The Punjab government on Tuesday shared these details with the National Green Tribunal (NGT) in a report which also mentioned that environment plans of seven of the state’s total 23 districts had been updated and the remaining would be updated by September 30.

There are a total of 101 functional STPs with 1,368 MLD capacity in Punjab. Waste water treated by 57 of these plants, which have a capacity of 305 MLD, is being reused over an area of 8,326 hectares. Work is under execution six projects and these are to be commissioned by December 31. Also, 90 kilo litres per day ( KLD) of treated waste water is used for sprinkling on an 85-km stretch of road to control emissions.

There are also six functional common effluent treatment plants (CETPs) with a capacity of 110 MLD in the state – four in Ludhiana, one in Jalandhar and one in Phillaur. One CETP of 0.15 MLD at Jalandhar is in the pipeline, but its construction has been stayed by the Punjab and Haryana high court. Another CETP of 5 MLD is being upgraded at Jalandhar. There are also 509 effluent treatment plants(ETPs) in the state which are being monitored on a monthly basis.

Groundwater extraction, contamination

Approximately 83% area of Punjab is under agriculture and about 14 lakh tubewells are extracting the groundwater, which is the main cause of declining water table. The groundwater quality in most parts of southern and south western districts is saline.
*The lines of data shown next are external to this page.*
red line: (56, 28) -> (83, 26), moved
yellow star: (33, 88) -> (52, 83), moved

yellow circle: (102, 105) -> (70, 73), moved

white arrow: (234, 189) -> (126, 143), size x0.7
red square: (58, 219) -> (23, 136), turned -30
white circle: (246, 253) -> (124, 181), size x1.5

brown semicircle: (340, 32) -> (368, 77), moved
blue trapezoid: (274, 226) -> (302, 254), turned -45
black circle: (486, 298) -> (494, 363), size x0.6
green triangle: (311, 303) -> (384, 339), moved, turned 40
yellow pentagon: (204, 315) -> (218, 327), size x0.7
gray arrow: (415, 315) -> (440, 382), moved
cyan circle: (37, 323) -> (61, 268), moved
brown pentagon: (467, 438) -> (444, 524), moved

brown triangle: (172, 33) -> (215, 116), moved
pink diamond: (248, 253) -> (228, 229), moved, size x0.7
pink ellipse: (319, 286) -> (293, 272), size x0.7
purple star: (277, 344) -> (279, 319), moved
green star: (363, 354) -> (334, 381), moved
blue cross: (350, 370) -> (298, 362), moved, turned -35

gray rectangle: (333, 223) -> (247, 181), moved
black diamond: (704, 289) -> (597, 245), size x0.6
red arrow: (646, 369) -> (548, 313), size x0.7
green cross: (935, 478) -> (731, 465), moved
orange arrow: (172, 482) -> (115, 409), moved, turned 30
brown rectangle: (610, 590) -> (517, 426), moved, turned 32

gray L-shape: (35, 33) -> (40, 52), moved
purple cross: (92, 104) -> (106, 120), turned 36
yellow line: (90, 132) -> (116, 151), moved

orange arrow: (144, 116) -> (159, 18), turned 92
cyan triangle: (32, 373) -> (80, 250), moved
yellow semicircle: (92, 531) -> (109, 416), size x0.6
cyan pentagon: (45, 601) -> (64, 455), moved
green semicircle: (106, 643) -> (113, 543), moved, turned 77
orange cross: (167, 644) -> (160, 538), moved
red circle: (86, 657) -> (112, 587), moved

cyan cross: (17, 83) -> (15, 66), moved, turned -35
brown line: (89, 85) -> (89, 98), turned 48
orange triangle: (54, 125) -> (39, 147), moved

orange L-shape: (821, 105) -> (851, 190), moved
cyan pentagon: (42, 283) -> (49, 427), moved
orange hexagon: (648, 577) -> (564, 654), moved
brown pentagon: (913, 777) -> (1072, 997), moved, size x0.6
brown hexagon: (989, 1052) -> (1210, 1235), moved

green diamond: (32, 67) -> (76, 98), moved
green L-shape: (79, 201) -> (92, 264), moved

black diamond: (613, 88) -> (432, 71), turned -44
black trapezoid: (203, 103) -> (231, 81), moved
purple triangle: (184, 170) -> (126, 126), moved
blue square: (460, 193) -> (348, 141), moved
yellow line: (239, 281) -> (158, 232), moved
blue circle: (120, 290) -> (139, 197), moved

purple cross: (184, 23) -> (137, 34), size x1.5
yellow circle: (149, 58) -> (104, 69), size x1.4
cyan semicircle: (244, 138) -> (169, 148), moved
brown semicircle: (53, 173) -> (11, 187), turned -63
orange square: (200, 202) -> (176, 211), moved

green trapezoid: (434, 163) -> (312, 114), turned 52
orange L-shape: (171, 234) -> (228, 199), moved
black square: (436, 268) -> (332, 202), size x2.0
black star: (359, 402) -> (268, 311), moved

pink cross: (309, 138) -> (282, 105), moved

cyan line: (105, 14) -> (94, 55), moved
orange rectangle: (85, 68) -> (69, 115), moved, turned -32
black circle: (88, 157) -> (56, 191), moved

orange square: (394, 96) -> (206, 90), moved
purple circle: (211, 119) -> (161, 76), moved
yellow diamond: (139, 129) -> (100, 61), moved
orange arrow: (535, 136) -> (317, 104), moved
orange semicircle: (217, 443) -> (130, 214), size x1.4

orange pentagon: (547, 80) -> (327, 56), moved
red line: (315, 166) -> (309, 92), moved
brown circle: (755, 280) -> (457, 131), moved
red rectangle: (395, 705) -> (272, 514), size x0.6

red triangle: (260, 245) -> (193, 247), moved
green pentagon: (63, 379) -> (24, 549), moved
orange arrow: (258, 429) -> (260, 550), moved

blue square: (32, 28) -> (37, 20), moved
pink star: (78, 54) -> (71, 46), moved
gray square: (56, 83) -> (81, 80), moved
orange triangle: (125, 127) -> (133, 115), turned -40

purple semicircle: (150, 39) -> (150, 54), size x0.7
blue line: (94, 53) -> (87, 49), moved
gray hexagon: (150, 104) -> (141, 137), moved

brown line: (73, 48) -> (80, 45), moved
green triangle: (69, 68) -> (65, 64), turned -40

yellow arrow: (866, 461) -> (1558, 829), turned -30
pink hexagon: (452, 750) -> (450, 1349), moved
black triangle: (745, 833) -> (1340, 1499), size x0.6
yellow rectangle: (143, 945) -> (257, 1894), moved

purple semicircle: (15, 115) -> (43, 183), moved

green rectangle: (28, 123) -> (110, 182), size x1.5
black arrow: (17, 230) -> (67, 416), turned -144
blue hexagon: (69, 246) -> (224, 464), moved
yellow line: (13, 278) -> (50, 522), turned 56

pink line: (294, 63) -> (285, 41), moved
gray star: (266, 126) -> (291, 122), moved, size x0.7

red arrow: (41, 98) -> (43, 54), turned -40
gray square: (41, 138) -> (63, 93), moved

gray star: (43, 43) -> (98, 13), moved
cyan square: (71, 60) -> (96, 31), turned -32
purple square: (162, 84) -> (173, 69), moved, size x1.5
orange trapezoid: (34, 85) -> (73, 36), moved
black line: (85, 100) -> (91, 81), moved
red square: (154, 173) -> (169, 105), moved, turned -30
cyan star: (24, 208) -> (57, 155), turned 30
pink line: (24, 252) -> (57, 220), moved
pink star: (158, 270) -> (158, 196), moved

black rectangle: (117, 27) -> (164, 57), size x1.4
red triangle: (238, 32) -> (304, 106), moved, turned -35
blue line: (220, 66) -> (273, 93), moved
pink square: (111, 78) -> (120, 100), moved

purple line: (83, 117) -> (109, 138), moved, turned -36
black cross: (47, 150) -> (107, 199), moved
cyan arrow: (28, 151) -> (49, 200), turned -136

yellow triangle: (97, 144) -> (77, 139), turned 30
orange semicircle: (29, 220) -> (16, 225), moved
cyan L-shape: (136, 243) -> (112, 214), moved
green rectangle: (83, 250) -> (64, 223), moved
The NGT was informed that water samples from Patiala and Fatehgarh Sahib districts contained fluoride. Arsenic was found in Taran Taran, Amritsar and Gurdaspur districts. To address the groundwater contamination problem, the state is introducing community-based water purification plants as a short-term measure and switching over to canal water supply as a long-term measure. Punjab Water Resources Management and Development Corporation has signed an MoU with Israel’s national water company Mekorot for finalising water conservation and management master plan for Punjab to deal with the problems of falling water table, increasing surface water pollution and water logging in south-west Punjab. Also, rooftop rainwater harvesting has been made mandatory in all buildings in an area bigger than 200 square yards.